Essas transições cromáticas ajudam a “costurar” as sequências do livro e criam uma sensação de continuidade narrativa. Em determinado momento, por exemplo, Donald adormece à beira de um rio e acorda ao nascer do sol, em uma cena na qual a luz matinal dialoga diretamente com sua expressão ao despertar.
Um quadrinho que pode ajudar a
formar novos leitores
Há ainda outro aspecto
interessante nesse tipo de obra. Em um momento em que muitos jovens demonstram
cada vez mais dificuldade em manter o hábito da leitura, histórias como “As
Férias de Donald” podem funcionar como uma porta de entrada bastante eficaz
para o universo dos quadrinhos.
Tive a oportunidade de perceber
isso na prática durante uma palestra realizada em uma escola de Imbituba, em
Santa Catarina. Na ocasião, levei diversos quadrinhos para apresentar aos
alunos, conversei sobre a linguagem das HQs e sobre a história da chamada nona
arte, antes de distribuir o material para que cada estudante pudesse folhear,
conhecer e escolher algo para ler.
Entre os títulos disponíveis, “As Férias de Donald” acabou chamando atenção justamente por não possuir diálogos nem balões de fala. A leitura acontece de forma mais intuitiva: basta acompanhar as imagens e entender o que está acontecendo na página. Em vários casos, as crianças passaram longos minutos observando os detalhes das cenas e rindo das situações vividas pelo pato.
Esse tipo de narrativa torna o
álbum especialmente acessível para crianças, jovens leitores ou até mesmo para
quem normalmente não tem o costume de ler quadrinhos. A experiência se aproxima
bastante a de assistir um desenho animado, só que no papel.
Ao mesmo tempo, a atividade também revelou outro aspecto importante. Parte do interesse por uma HQ sem falas vinha justamente da dificuldade que alguns alunos ainda tinham com a leitura. Em muitos casos, o problema não está apenas no processo de alfabetização, mas também na falta de prática cotidiana. Hoje, com o acesso fácil a smartphones, grande parte do entretenimento consumido pelos jovens acontece por meio de vídeos, redes sociais e jogos digitais, formatos que muitas vezes não exigem leitura para serem aproveitados.
Esse cenário reforça a importância de pensar em estratégias para aproximar as novas gerações dos livros e dos quadrinhos.
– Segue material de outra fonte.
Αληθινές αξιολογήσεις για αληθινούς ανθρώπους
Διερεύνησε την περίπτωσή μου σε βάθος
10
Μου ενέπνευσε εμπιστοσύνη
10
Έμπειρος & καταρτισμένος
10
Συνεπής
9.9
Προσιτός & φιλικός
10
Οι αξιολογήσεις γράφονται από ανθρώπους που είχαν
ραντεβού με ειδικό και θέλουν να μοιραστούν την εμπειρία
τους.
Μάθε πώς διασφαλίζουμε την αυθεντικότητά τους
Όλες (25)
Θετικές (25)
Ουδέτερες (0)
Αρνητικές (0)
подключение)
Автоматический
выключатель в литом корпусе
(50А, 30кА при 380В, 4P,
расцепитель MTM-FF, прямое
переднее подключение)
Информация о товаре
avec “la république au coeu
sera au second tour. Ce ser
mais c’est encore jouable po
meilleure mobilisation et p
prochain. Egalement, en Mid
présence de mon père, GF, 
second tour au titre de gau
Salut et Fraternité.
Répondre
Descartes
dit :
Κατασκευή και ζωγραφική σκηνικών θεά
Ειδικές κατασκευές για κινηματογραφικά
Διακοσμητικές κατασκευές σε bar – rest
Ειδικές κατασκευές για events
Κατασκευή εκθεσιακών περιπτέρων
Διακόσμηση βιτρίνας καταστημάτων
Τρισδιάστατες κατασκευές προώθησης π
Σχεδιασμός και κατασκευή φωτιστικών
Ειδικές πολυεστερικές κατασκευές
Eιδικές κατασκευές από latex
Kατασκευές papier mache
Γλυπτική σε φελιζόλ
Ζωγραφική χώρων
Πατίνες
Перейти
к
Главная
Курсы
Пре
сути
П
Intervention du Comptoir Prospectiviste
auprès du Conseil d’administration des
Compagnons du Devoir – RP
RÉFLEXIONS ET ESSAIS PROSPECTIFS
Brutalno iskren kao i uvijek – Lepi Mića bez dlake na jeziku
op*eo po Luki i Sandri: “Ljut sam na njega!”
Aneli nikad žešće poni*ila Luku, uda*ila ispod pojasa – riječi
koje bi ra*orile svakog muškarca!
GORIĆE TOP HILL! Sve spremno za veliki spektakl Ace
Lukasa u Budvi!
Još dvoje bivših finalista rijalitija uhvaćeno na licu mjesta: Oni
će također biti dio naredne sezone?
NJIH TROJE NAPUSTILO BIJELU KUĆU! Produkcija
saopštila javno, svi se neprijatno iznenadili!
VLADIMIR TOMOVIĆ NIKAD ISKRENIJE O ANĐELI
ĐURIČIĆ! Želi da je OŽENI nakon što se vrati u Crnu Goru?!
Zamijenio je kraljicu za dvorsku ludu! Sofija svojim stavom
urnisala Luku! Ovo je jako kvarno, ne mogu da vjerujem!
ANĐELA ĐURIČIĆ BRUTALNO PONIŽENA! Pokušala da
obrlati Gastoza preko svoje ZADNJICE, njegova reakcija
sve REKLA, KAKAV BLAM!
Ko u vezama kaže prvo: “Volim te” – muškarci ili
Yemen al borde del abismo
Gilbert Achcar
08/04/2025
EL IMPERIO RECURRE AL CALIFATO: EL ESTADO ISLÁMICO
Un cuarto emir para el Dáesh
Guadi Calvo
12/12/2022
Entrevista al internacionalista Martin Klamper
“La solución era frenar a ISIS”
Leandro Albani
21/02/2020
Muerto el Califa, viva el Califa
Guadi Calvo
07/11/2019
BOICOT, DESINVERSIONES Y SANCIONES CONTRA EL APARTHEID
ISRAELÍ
Em um contexto em que o número de jovens leitores vem diminuindo cada vez mais, obras como “As Férias de Donald” podem cumprir um papel importante nesse processo: despertam curiosidade, estimulam a imaginação e mostram que a leitura pode ser uma experiência divertida.
A parceria criativa entre Brémaud
e Bertolucci
A colaboração entre Frédéric
Brémaud e Federico Bertolucci não começou neste projeto. Os dois já haviam
trabalhado na série em quadrinhos: Love. Esses álbuns também utilizam narrativa
silenciosa, acompanhando a vida de animais em ambientes naturais sem qualquer
uso de palavras. Assim como em “As Férias de Donald”, a narrativa depende
totalmente da observação da natureza, da composição visual e do ritmo das
páginas.
Essa experiência anterior ajuda a
explicar por que a dupla demonstra tanta segurança ao trabalhar com uma
história completamente visual.
Um álbum que se contempla
Com cerca de 48 páginas, “As Férias de Donald” por não possuir diálogos, torna o ritmo da leitura dependente do leitor. É possível percorrer a história rapidamente para acompanhar a sequência de acontecimentos, mas também é fácil parar por vários minutos em uma única página, observando detalhes da paisagem ou pequenas expressões dos personagens.
No fim das contas, a HQ consegue algo raro: homenagear o
humor clássico das animações da Disney enquanto explora o potencial máximo da
linguagem dos quadrinhos. E tudo isso mantendo intacto aquilo que sempre fez o
Pato Donald tão querido: seu temperamento explosivo, seu azar monumental e sua
capacidade quase infinita de se meter em confusão.